Say how many lines of the material include "Kategorie". Give the number without any other text.

--- EXERCISE INPUT Enclosed Below ---

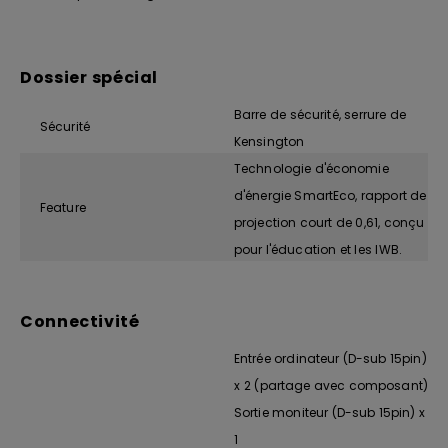
Dossier spécial
Barre de sécurité, serrure de
Sécurité
Kensington
Technologie d'économie
d'énergie SmartEco, rapport de
Feature
projection court de 0,61, conçu
pour l'éducation et les IWB.
Connectivité
Entrée ordinateur (D-sub 15pin)
x 2 (partage avec composant)
Sortie moniteur (D-sub 15pin) x
1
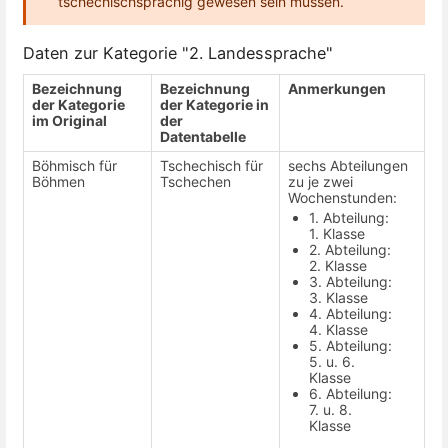
tschechischsprachig gewesen sein müssen.
Daten zur Kategorie "2. Landessprache"
Bezeichnung
Bezeichnung
Anmerkungen
der Kategorie
der Kategorie in
im Original
der
Datentabelle
Böhmisch für
Tschechisch für
sechs Abteilungen
Böhmen
Tschechen
zu je zwei
Wochenstunden:
1. Abteilung:
1. Klasse
2. Abteilung:
2. Klasse
3. Abteilung:
3. Klasse
4. Abteilung:
4. Klasse
5. Abteilung:
5. u. 6.
Klasse
6. Abteilung:
7. u. 8.
Klasse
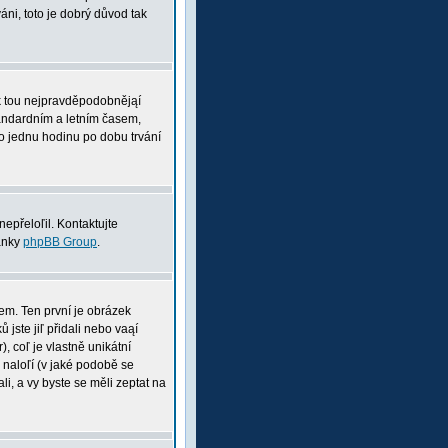
ni, toto je dobrý důvod tak
pak tou nejpravděpodobnějąí
tandardním a letním časem,
o jednu hodinu po dobu trvání
nepřeloľil. Kontaktujte
ránky
phpBB Group
.
nem. Ten první je obrázek
 jste jiľ přidali nebo vaąí
, coľ je vlastně unikátní
i naloľí (v jaké podobě se
li, a vy byste se měli zeptat na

--- End of Enclosed EXERCISE INPUT ---

ANSWER TO THIS EXERCISE: 3